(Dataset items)
——————————

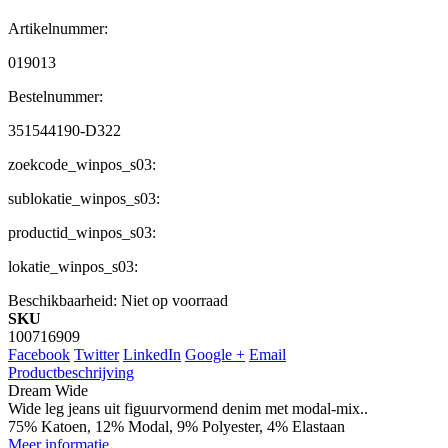
Artikelnummer:
019013
Bestelnummer:
351544190-D322
zoekcode_winpos_s03:
sublokatie_winpos_s03:
productid_winpos_s03:
lokatie_winpos_s03:
Beschikbaarheid:
Niet op voorraad
SKU
100716909
Facebook
Twitter
LinkedIn
Google +
Email
Productbeschrijving
Dream Wide
Wide leg jeans uit figuurvormend denim met modal-mix..
75% Katoen, 12% Modal, 9% Polyester, 4% Elastaan
Meer informatie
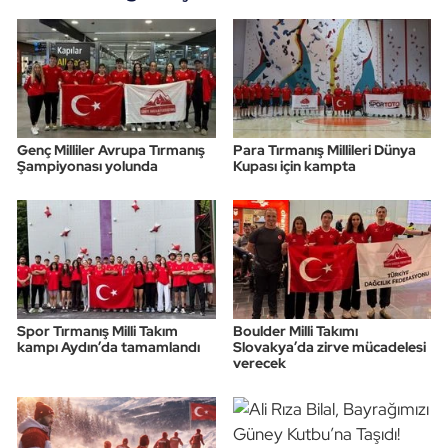
Genç Milliler Avrupa Tırmanış
Para Tırmanış Millileri Dünya
Şampiyonası yolunda
Kupası için kampta
Spor Tırmanış Milli Takım
Boulder Milli Takımı
kampı Aydın’da tamamlandı
Slovakya’da zirve mücadelesi
verecek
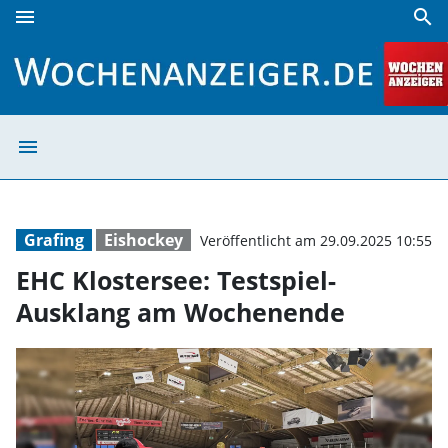
menu
search
EHC Klostersee: Testspiel-Ausklang am Wochenende | Woc
menu
EHC Klostersee:
Grafing
Eishockey
Veröffentlicht am 29.09.2025 10:55
EHC Klostersee: Testspiel-
Ausklang am Wochenende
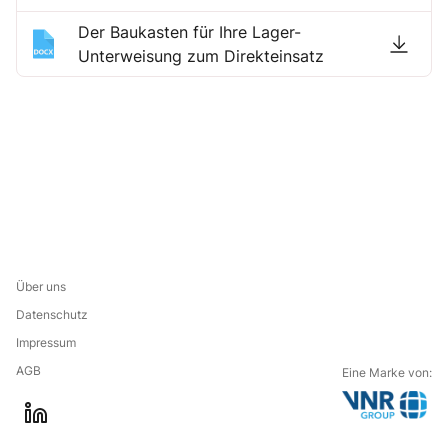
Der Baukasten für Ihre Lager-
Unterweisung zum Direkteinsatz
Über uns
Datenschutz
Impressum
AGB
Eine Marke von:
G
l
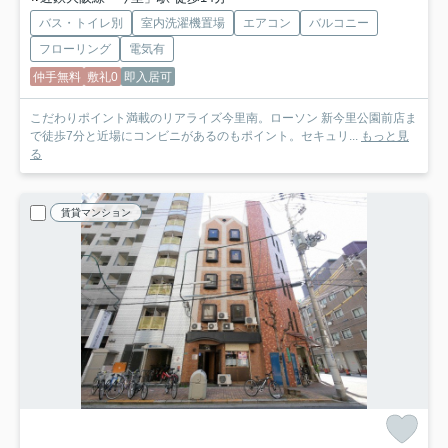
バス・トイレ別
室内洗濯機置場
エアコン
バルコニー
フローリング
電気有
仲手無料
敷礼0
即入居可
こだわりポイント満載のリアライズ今里南。ローソン 新今里公園前店ま
で徒歩7分と近場にコンビニがあるのもポイント。セキュリ...
もっと見
る
賃貸マンション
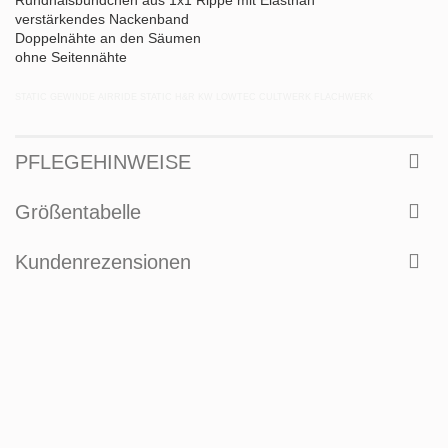
verstärkendes Nackenband
Doppelnähte an den Säumen
ohne Seitennähte
STATIC GEWINDE AIRRIDE STATIC H&R KW LOWTEC CULTWERK FLACHWERK
PFLEGEHINWEISE
Größentabelle
Kundenrezensionen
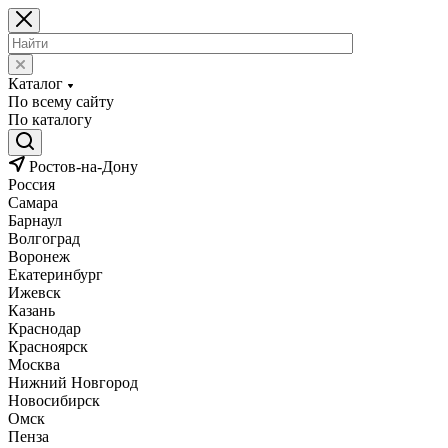
Каталог
По всему сайту
По каталогу
Ростов-на-Дону
Россия
Самара
Барнаул
Волгоград
Воронеж
Екатеринбург
Ижевск
Казань
Краснодар
Красноярск
Москва
Нижний Новгород
Новосибирск
Омск
Пенза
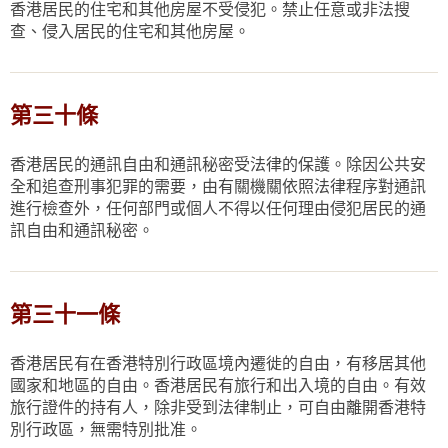
香港居民的住宅和其他房屋不受侵犯。禁止任意或非法搜
查、侵入居民的住宅和其他房屋。
第三十條
香港居民的通訊自由和通訊秘密受法律的保護。除因公共安
全和追查刑事犯罪的需要，由有關機關依照法律程序對通訊
進行檢查外，任何部門或個人不得以任何理由侵犯居民的通
訊自由和通訊秘密。
第三十一條
香港居民有在香港特別行政區境內遷徙的自由，有移居其他
國家和地區的自由。香港居民有旅行和出入境的自由。有效
旅行證件的持有人，除非受到法律制止，可自由離開香港特
別行政區，無需特別批准。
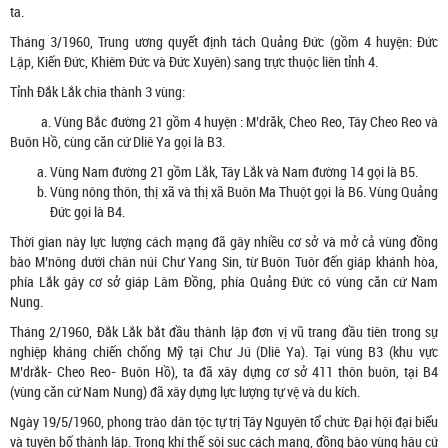
ta.
Tháng 3/1960, Trung ương quyết định tách Quảng Đức (gồm 4 huyện: Đức
Lập, Kiến Đức, Khiêm Đức và Đức Xuyên) sang trực thuộc liên tỉnh 4.
Tỉnh Đắk Lắk chia thành 3 vùng:
a. Vùng Bắc đường 21 gồm 4 huyện : M’drăk, Cheo Reo, Tây Cheo Reo và
Buôn Hồ, cùng căn cứ Dliê Ya gọi là B3.
Vùng Nam đường 21 gồm Lắk, Tây Lắk và Nam đường 14 gọi là B5.
Vùng nông thôn, thị xã và thị xã Buôn Ma Thuột gọi là B6. Vùng Quảng
Đức gọi là B4.
Thời gian này lực lượng cách mạng đã gây nhiều cơ sở và mở cả vùng đồng
bào M’nông dưới chân núi Chư Yang Sin, từ Buôn Tuôr đến giáp khánh hòa,
phía Lắk gây cơ sở giáp Lâm Đồng, phía Quảng Đức có vùng căn cứ Nam
Nung.
Tháng 2/1960, Đắk Lắk bắt đầu thành lập đơn vị vũ trang đầu tiên trong sự
nghiệp kháng chiến chống Mỹ tại Chư Jú (Dliê Ya). Tại vùng B3 (khu vực
M’drắk- Cheo Reo- Buôn Hồ), ta đã xây dựng cơ sở 411 thôn buôn, tại B4
(vùng căn cứ Nam Nung) đã xây dựng lực lượng tự vệ và du kích.
Ngày 19/5/1960, phong trào dân tộc tự trị Tây Nguyên tổ chức Đại hội đại biểu
và tuyên bố thành lập. Trong khí thế sôi sục cách mạng, đồng bào vùng hậu cứ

——————————

Could you reproduce exactly, and only, the lines from the start of the records through the line containing "香港居民的通訊自由和通訊秘密受法律的保護。除因公共安", leaving out the pictures?

Artikelnummer:
019013
Bestelnummer:
351544190-D322
zoekcode_winpos_s03:
sublokatie_winpos_s03:
productid_winpos_s03:
lokatie_winpos_s03:
Beschikbaarheid:
Niet op voorraad
SKU
100716909
Facebook
Twitter
LinkedIn
Google +
Email
Productbeschrijving
Dream Wide
Wide leg jeans uit figuurvormend denim met modal-mix..
75% Katoen, 12% Modal, 9% Polyester, 4% Elastaan
Meer informatie
Genç Milliler Avrupa Tırmanış
Para Tırmanış Millileri Dünya
Şampiyonası yolunda
Kupası için kampta
Spor Tırmanış Milli Takım
Boulder Milli Takımı
kampı Aydın’da tamamlandı
Slovakya’da zirve mücadelesi
verecek
menu
search
EHC Klostersee: Testspiel-Ausklang am Wochenende | Woc
menu
EHC Klostersee:
Grafing
Eishockey
Veröffentlicht am 29.09.2025 10:55
EHC Klostersee: Testspiel-
Ausklang am Wochenende
Der Baukasten für Ihre Lager-
Unterweisung zum Direkteinsatz
Über uns
Datenschutz
Impressum
AGB
Eine Marke von:
G
l
バス・トイレ別
室内洗濯機置場
エアコン
バルコニー
フローリング
電気有
仲手無料
敷礼0
即入居可
こだわりポイント満載のリアライズ今里南。ローソン 新今里公園前店ま
で徒歩7分と近場にコンビニがあるのもポイント。セキュリ...
もっと見
る
賃貸マンション
verstärkendes Nackenband
Doppelnähte an den Säumen
ohne Seitennähte
STATIC GEWINDE AIRRIDE STATIC H&R KW LOWTEC CULTWERK FLACHWERK
PFLEGEHINWEISE
Größentabelle
Kundenrezensionen
Каталог
По всему сайту
По каталогу
Ростов-на-Дону
Россия
Самара
Барнаул
Волгоград
Воронеж
Екатеринбург
Ижевск
Казань
Краснодар
Красноярск
Москва
Нижний Новгород
Новосибирск
Омск
Пенза
香港居民的住宅和其他房屋不受侵犯。禁止任意或非法搜
查、侵入居民的住宅和其他房屋。
第三十條
香港居民的通訊自由和通訊秘密受法律的保護。除因公共安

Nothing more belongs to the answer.